Distributed Recursive Least-Squares: Stability and Performance Analysis
The recursive least-squares (RLS) algorithm has well-documented merits for reducing complexity and storage requirements, when it comes to online estimation of stationary signals as well as for tracking slowly-varying nonstationary processes. In this paper, a distributed recursive least-squares (D-RLS) algorithm is developed for cooperative estimation using ad hoc wireless sensor networks. Distributed iterations are obtained by minimizing a separable reformulation of the exponentially-weighted least-squares cost, using the alternating-minimization algorithm. Sensors carry out reduced-complexity tasks locally, and exchange messages with one-hop neighbors to consent on the network-wide estimates adaptively. A steady-state mean-square error (MSE) performance analysis of D-RLS is conducted, by studying a stochastically-driven `averaged’ system that approximates the D-RLS dynamics asymptotically in time. For sensor observations that are linearly related to the time-invariant parameter vector sought, the simplifying independence setting assumptions facilitate deriving accurate closed-form expressions for the MSE steady-state values. The problems of mean- and MSE-sense stability of D-RLS are also investigated, and easily-checkable sufficient conditions are derived under which a steady-state is attained. Without resorting to diminishing step-sizes which compromise the tracking ability of D-RLS, stability ensures that per sensor estimates hover inside a ball of finite radius centered at the true parameter vector, with high-probability, even when inter-sensor communication links are noisy. Interestingly, computer simulations demonstrate that the theoretical findings are accurate also in the pragmatic settings whereby sensors acquire temporally-correlated data.
💡 Research Summary
This paper introduces a Distributed Recursive Least‑Squares (D‑RLS) algorithm tailored for cooperative estimation in ad‑hoc wireless sensor networks (WSNs). Starting from the exponentially‑weighted least‑squares (EWLS) cost, the authors reformulate the problem as a separable constrained optimization by assigning each node a local copy of the global parameter vector and enforcing consensus among neighboring nodes. The key methodological contribution is the use of the Alternating‑Minimization Algorithm (AMA) rather than the more common Alternating‑Direction Method of Multipliers (AD‑MoM). AMA updates the ordinary Lagrangian multipliers and the local estimates while avoiding the augmented‑Lagrangian term, which dramatically reduces per‑iteration computational load: matrix inversions are required only once per node (as in standard RLS) instead of twice per iteration as in AD‑MoM‑based distributed RLS. Moreover, the algorithm eliminates the need for “bridge sensors,” allowing every node to perform identical operations regardless of network topology.
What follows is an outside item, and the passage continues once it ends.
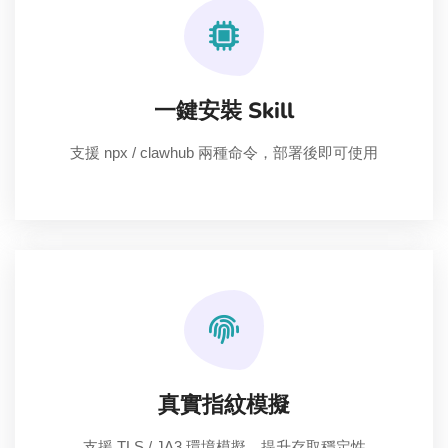
一鍵安裝 Skill
支援 npx / clawhub 兩種命令，部署後即可使用
真實指紋模擬
支援 TLS / JA3 環境模擬，提升存取穩定性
The algorithm proceeds in three steps at each time instant: (1) multiplier updates using the difference between a node’s current estimate and its neighbors’ auxiliary variables, scaled by a penalty constant c; (2) local RLS‑style update of the node’s estimate by minimizing the ordinary Lagrangian with respect to its own variable; (3) auxiliary variable updates that enforce consensus, which lead to the simple relation v = −u for the multipliers. Communication noise on each link is explicitly modeled as zero‑mean, temporally and spatially white, with known covariance matrices R_η. Sensor observations are assumed linear in the unknown parameter vector s₀, with additive measurement noise.
To analyze performance, the authors construct an “averaged” stochastic system that approximates the exact D‑RLS dynamics as time grows. Under the standard independence assumptions (measurement noise, regression vectors, and communication noise are mutually independent across time and nodes), they derive closed‑form expressions for the steady‑state mean‑square error (MSE) at both the network level and individual nodes. These expressions involve the forgetting factor λ, the regularization matrix Φ₀, the graph Laplacian L, the penalty constant c, and the communication‑noise covariances. The analysis shows that the state covariance matrix fully captures the evolution of the error dynamics, enabling precise prediction of performance.
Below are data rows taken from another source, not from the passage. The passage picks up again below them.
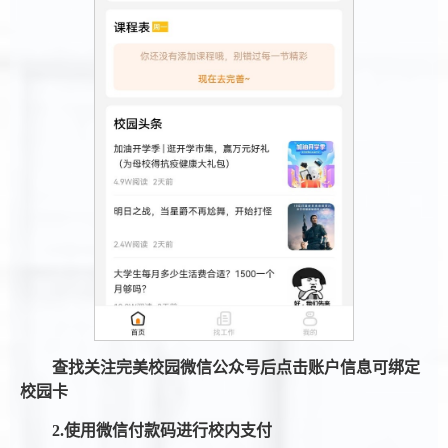
查找关注完美校园微信公众号后点击账户信息可绑定
校园卡
2.
使用微信付款码进行校内支付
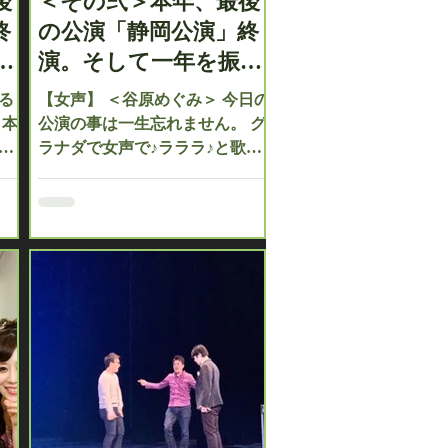
後
＜その弐＞本年、最後
終
の公演「静岡公演」終
り
演。そして一年を振り
返って…。
る
【女声】 ＜谷原めぐみ＞ 今日の
、本
公演の事は一生忘れません。 グ
も
ラナダで女声で♪ラララ♪と歌い
、
ながら舞台に出て行くと、客席
今回
に「榛葉さん谷原さんありがと
今
う」という横断幕が目に入り、
り
号泣。笑顔で歌おうと決めてい
隆
たのに、一気に心が震えまし
た。与えているようで、いつも
温かい御心を皆様...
Stability is examined in two senses. Mean‑stability is guaranteed if the spectral radius ρ(I − c L)·λ < 1, which can be satisfied by appropriate choices of c and λ. MSE‑stability is proved by constructing a Lyapunov function for the averaged system; the resulting sufficient condition ensures that the error covariance converges to a finite fixed point, implying that each node’s estimate remains within a bounded ball around the true parameter with high probability, even when communication links are noisy. Notably, these guarantees hold without resorting to diminishing step‑sizes, preserving the algorithm’s ability to track slowly time‑varying parameters.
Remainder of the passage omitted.